1517 yılında ise Yemen Valisi olan Özdemir Paşa tadını çok beğendiği kahveyi İstanbul’a getirmiş ve Osmanlı’nın kahve ile tanışmasını sağlamıştır.
 Kahve Osmanlı’dan Avrupa’ya nasıl geçmiştir ona bakalım. 1529 yılında ise Osmanlı Devleti’nin yapmış olduğu Viyana kuşatmasında mağlubiyet ile sonuçlandıktan sonra çok ağır olan kahve çuvallarını geri almamışlardır. Savaş meydanında kalan çuvalları atacak olan Avrupalıları son dakika uyaran Osmanlı içinde casus olarak bulunan ve kahvenin ne olduğunu bilen Avusturyalı Kolschitzky kahve çuvallarının atılmasını engelleyerek özel izin ile kahve üretimine başlamıştır. Günümüzde de Viyana’da bulunan ve kafeleriyle ünlü olan caddenin adı Kolschitzky’dir.
 
Kahvenin Avrupa topraklarına geçişinin en büyük nedenlerinden biriside Venedikli tüccarların ticaretine yardımcı olan II. Selim’in Hasekisi Nurbanu Sultan’dır. Asıl adı Cecilia Venier-Baffo’dur. Hatta Viyana merkezli kurulan büyük bir kahve firmasının logosunda Nurbanu Sultan’nın görseli yer almaktadır.
Kahvenin ticari bir meta haline gelmesi ve hızlı yayılmasını engellemek isteyen Osmanlı Devleti; kahve tohumlarının ve kahve fidelerinin Arabistan yarımadası dışına çıkarılmamasını emretmiş ve Avrupalılara kahve satışını yasaklamıştır. Budan adında Hintli bir hacı kahve fidesini Arabistan yarımadası dışına kaçırmış 1661 yılında Amsterdam’a götürmüştür.
Bu olaylardan sonra her ülke kahvenin hem ticari hem de sağlık açısından önemini ve yararını keşfetmiş olup kahveyi daha çok yaygınlaştırmışlardır. Her ne kadar Osmanlı Devleti kahvenin satışını yasaklamış olsa bile; kahvenin büyümesinin ve ilerlemesinin önüne geçilemeyecek bir durum hal almıştır.

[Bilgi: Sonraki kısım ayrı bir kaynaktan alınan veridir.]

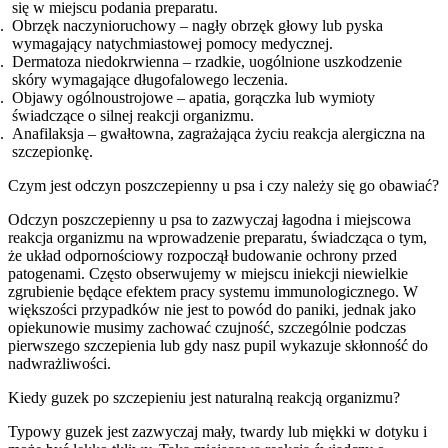
się w miejscu podania preparatu.
Obrzęk naczynioruchowy – nagły obrzęk głowy lub pyska
wymagający natychmiastowej pomocy medycznej.
Dermatoza niedokrwienna – rzadkie, uogólnione uszkodzenie
skóry wymagające długofalowego leczenia.
Objawy ogólnoustrojowe – apatia, gorączka lub wymioty
świadczące o silnej reakcji organizmu.
Anafilaksja – gwałtowna, zagrażająca życiu reakcja alergiczna na
szczepionkę.
Czym jest odczyn poszczepienny u psa i czy należy się go obawiać?
Odczyn poszczepienny u psa to zazwyczaj łagodna i miejscowa
reakcja organizmu na wprowadzenie preparatu, świadcząca o tym,
że układ odpornościowy rozpoczął budowanie ochrony przed
patogenami. Często obserwujemy w miejscu iniekcji niewielkie
zgrubienie będące efektem pracy systemu immunologicznego. W
większości przypadków nie jest to powód do paniki, jednak jako
opiekunowie musimy zachować czujność, szczególnie podczas
pierwszego szczepienia lub gdy nasz pupil wykazuje skłonność do
nadwrażliwości.
Kiedy guzek po szczepieniu jest naturalną reakcją organizmu?
Typowy guzek jest zazwyczaj mały, twardy lub miękki w dotyku i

Kahvenin keşfi ile ilgili olarak Şeyh Şazili’yi “Kahvecilerin Piri” olarak anılmaya başlanmıştır. Bu sebepten dolayı Osmanlı Devleti’ndeki bütün kahvehanelerde aşağıdaki beyit gözükmektedir;
“Her seherde besmele ile açılır dükkanımız,
Hazret-i Şeyh Şazili’dir pirimiz üstadımız.”
Tüm bu rivayetlerin yanı sıra kahvenin ilk ortaya çıkışının kesin olduğu en eski bilgi vardır. Ortaçağda yaşayan büyük tıp alimi İbn-i Sina’nın “ilaçlar öğretisi” adlı kitabından anlaşıldığı kadarıyla yaklaşık 1000 yıllarında kahveyi bildiğini, sevdiğini ve kullandığını belirtmiştir. Kahvenin ilaç tesirinden bahsetmiştir. Ayrıca Türk asıllı Ebubekir’in; asıl adı Ebû Bekir Muhammed bin Zekeriyyâ er-Râzî (865, Rey – 925, Rey) El-Havi adlı yirmi ciltlik eserinde kahvenin sağlığa yararında ve hastalıklarda büyük etkisi olduğu söylemiştir. Bunun yanı sıra Şeyh Şazili Muha’da çıkan bir salgını kahve ile bertaraf ettiği bilinmektedir. Avrupalı doktorlar yıllar sonra kahvenin öldürücü zehir olduğunu söylemişlerdir. Kahvenin cüzam ve felç gibi hastalıklara neden olduğunu belirtmiş olsalar bile Avrupa’da kahvenin yararını gören kişiler kahveyi ilk olarak eczanede satmaya başlamışlardır.